J.C. Leyendecker

1874 - 1951

Joseph Christian Leyendecker developed as a major graphic arts talent around the turn of the century, and proceeded to become America’s most popular illustrator of his day. During the ‘Golden Age’ of American illustration, J. C. Leyendecker produced 321 Saturday Evening Post covers, as well as many advertisement illustrations. No other artist, until the arrival of Norman Rockwell two decades later, was so solidly identified with one publication.
J. C. Leyendecker and his younger brother Frank Xavier, were born in Montabour, Germany, and moved to America in 1882. Joe and Frank (also an aspiring artist) studied together in Paris at the Academie Julian, where they developed their artistic visions.
Leyendecker’s renown grew from his ability to establish a specific and readily identifiable signature style. With his very wide, deliberate stroke done with authority and control, he seldom overpainted, preferring to interest the viewer with the omissions as well as the parts included. His three most memorable creations, which live on to this day, were the Arrow Collar Man, the New Year’s Baby, and his idealized sports and war heroes.

In 1905, Leyendecker received what became his most important commercial art commission, when he was hired by Cluett, Peabody & Co. to advertise their Arrow brand of detachable shirt collars. Leyendecker created the "Arrow Collar Man," handsome, smartly dressed, who over the next twenty-five years, became the symbol of fashionable American manhood.
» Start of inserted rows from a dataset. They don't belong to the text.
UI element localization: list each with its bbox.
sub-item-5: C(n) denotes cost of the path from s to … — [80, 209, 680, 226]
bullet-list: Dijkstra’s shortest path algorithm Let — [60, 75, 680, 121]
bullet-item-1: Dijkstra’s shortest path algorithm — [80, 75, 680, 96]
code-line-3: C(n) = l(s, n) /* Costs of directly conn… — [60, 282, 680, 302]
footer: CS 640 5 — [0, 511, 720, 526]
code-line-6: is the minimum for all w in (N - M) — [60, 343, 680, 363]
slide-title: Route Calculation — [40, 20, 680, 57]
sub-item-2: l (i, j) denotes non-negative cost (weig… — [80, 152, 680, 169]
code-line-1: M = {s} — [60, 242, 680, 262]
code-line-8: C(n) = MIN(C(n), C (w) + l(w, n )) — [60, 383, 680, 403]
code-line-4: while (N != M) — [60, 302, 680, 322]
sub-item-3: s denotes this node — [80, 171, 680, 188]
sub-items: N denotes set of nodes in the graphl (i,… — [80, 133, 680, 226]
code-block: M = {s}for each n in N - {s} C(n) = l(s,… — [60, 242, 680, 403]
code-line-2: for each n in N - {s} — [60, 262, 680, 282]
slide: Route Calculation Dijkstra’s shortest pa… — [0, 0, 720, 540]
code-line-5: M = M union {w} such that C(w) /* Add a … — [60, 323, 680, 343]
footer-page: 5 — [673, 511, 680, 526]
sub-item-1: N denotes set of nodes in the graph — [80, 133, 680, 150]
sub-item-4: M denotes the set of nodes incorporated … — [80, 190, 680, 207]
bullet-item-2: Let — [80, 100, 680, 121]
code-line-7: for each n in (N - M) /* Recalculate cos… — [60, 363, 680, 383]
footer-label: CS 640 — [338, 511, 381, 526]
Through his ads, Leyendecker boosted sales for the company to over $32 million per year, and defined the ideal American male: a dignified, clear-eyed man of taste, manners and quality.



AIG Archives
As the Saturday Evening Post’s most important cover artist of his day, J. C. Leyendecker illustrated all the holiday numbers, as well as many in between. His Easter, Independence Day, Thanksgiving and Christmas covers were annual events for the Post’s millions of readers. Leyendecker gave us what is perhaps the most enduring New Year’s symbol, that of the New Year’s Baby. For almost forty years, the Post featured a Leyendecker Baby on its New Year’s covers. The New Year’s Baby chronicled what was foremost on the collective American mind that year.

Leyendecker illustrated American heroes, on both the sports and battle fields. He designed special commissioned posters for the World War I and World War II efforts, inspiring Americans to the cause. His sports posters, painted often to promote the Ivy League football, baseball and crew teams, were widely collected by college students.

The broad range of J. C. Leyendecker’s career, including advertisements for companies such as House of Kuppenheimer, Ivory Soap, and Kelloggs, as well as magazine covers for such publications as Collier’s and Success, greatly influenced the art of illustration, and positioned him as a mentor to a younger generation of illustrators, most notably Norman Rockwell.